A Sherman tank of the U.S. Army 9th Armored Division heads into action against the advancing Germans during the Battle of the Bulge. {Warfare History Network]

The eighth of Trevor Dupuy’s Timeless Verities of Combat is:

Successful defense requires depth and reserves.

From Understanding War (1987):

Successful defense requires depth and reserves. It has been asserted that outnumbered military forces cannot afford to withhold valuable firepower from ongoing defensive operations and keep it idle in reserve posture. History demonstrates that this is specious logic, and that linear defense is disastrously vulnerable. Napoleon’s crossing of the Po in his first campaign in 1796 is perhaps the classic demonstration of the fallacy of linear (or cordon) defense.

The defender may have all of his firepower committed to the anticipated operational area, but the attacker’s advantage in having the initiative can always render much of that defensive firepower useless. Anyone who suggests that modern technology will facilitate the shifting of engaged firepower in battle overlooks three considerations: (a) the attacker can inhibit or prevent such movement by both direct and indirect means, (b) a defender engaged in a fruitless firefight against limited attacks by numerically inferior attackers is neither physically nor psychologically attuned to making lateral movements even if the enemy does not prevent or inhibit it, and (c) withdrawal of forces from the line (even if possible) provides an alert attacker with an opportunity for shifting the thrust of his offensive to the newly created gap in the defenses.

Napoleon recognized that hard-fought combat is usually won by the side committing the last reserves. Marengo, Borodino, and Ligny are typical examples of Napoleonic victories that demonstrated the importance of having resources available to tip the scales. His two greatest defeats, Leipzig and Waterloo, were suffered because his enemies still had reserves after his were all committed. The importance of committing the last reserves was demonstrated with particular poignancy at Antietam in the American Civil War. In World War II there is no better example than that of Kursk. [pp. 5-6]

Dupuy’s observations about the need for depth and reserves for a successful defense take on even greater current salience in light of the probably character of the near-future battlefield. Terrain lost by an unsuccessful defense may be extremely difficult to regain under prevailing circumstances.

The interaction of increasing weapon lethality and the operational and human circumstantial variables of combat continue to drive the long-term trend in dispersion of combat forces in frontage and depth.
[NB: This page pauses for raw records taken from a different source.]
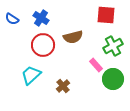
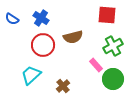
red square: moved 1 px right
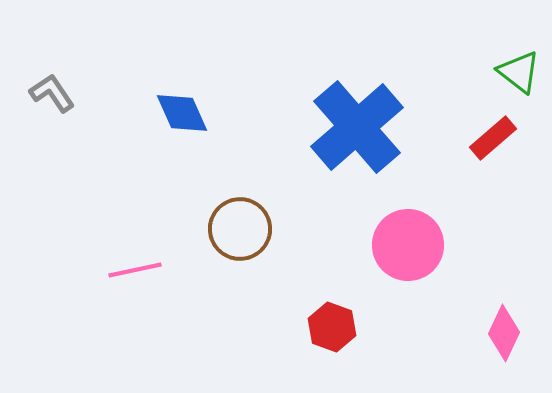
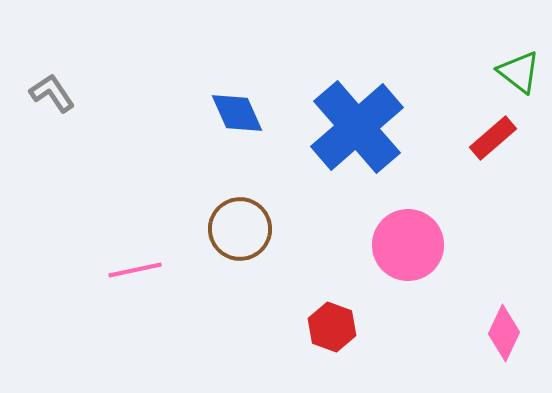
blue diamond: moved 55 px right
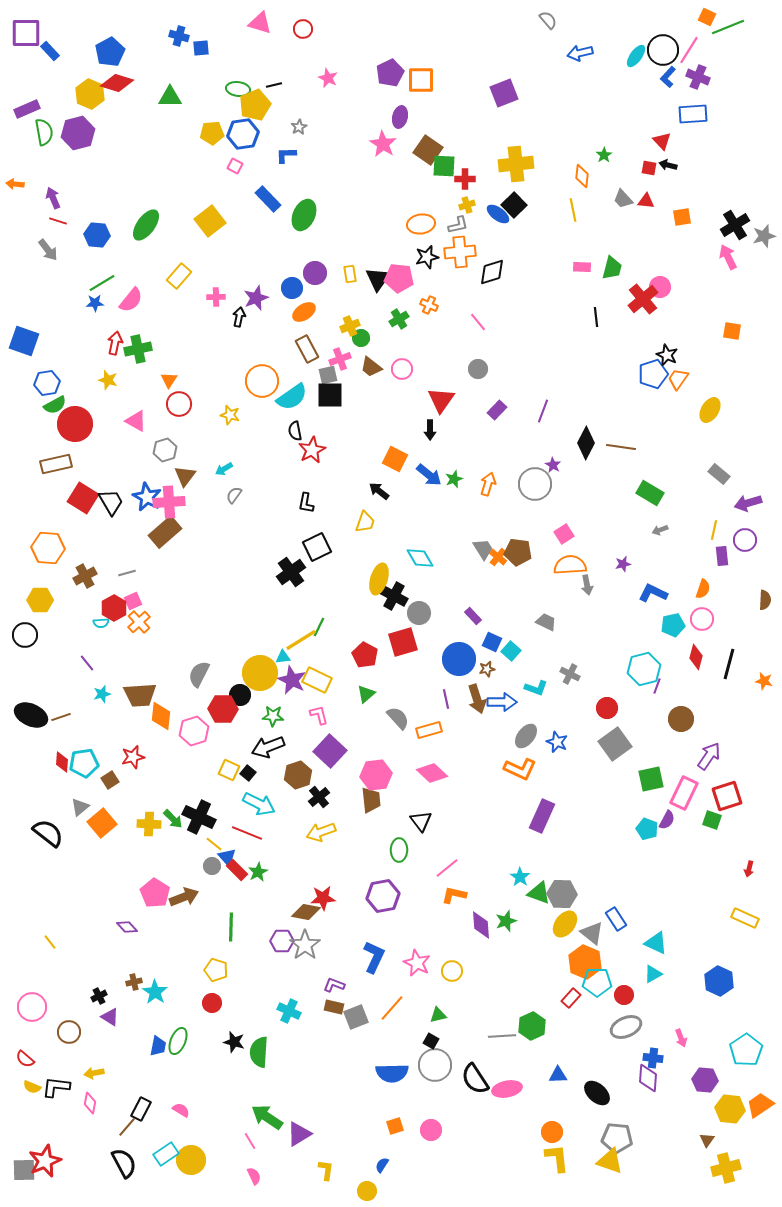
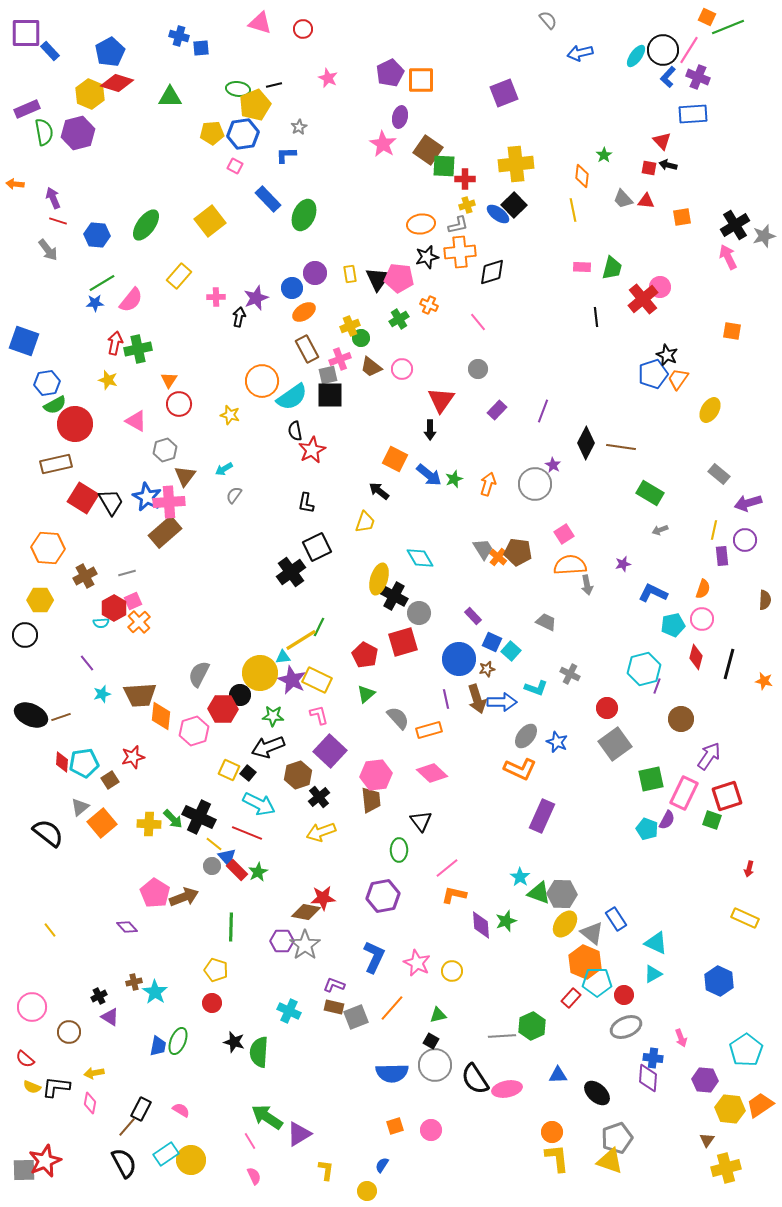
yellow line at (50, 942): moved 12 px up
gray pentagon at (617, 1138): rotated 24 degrees counterclockwise
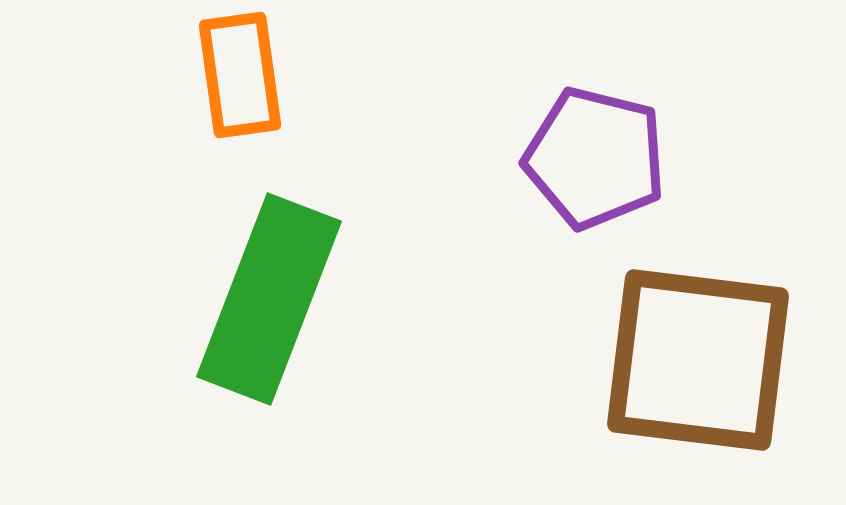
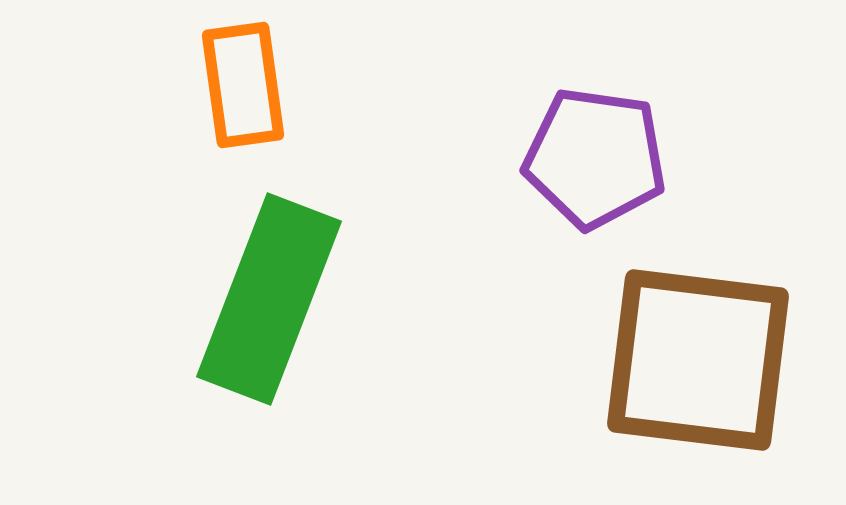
orange rectangle: moved 3 px right, 10 px down
purple pentagon: rotated 6 degrees counterclockwise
Long-range precision firepower, ubiquitous battlefield reconnaissance and surveillance, and the effectiveness of cyber and information operations will make massing of forces and operational maneuver risky affairs.

As during the Cold War, the stability of alliances may depend on a willingness to defend forward in the teeth of effective anti-access/area denial (A2/AD) regimes that will make the strategic and operational deployment of reserves risky as well. The successful suppression of A2/AD networks might court a nuclear response, however.

Finding an effective solution for enabling a successful defense-in-depth in the future will be a task of great difficulty.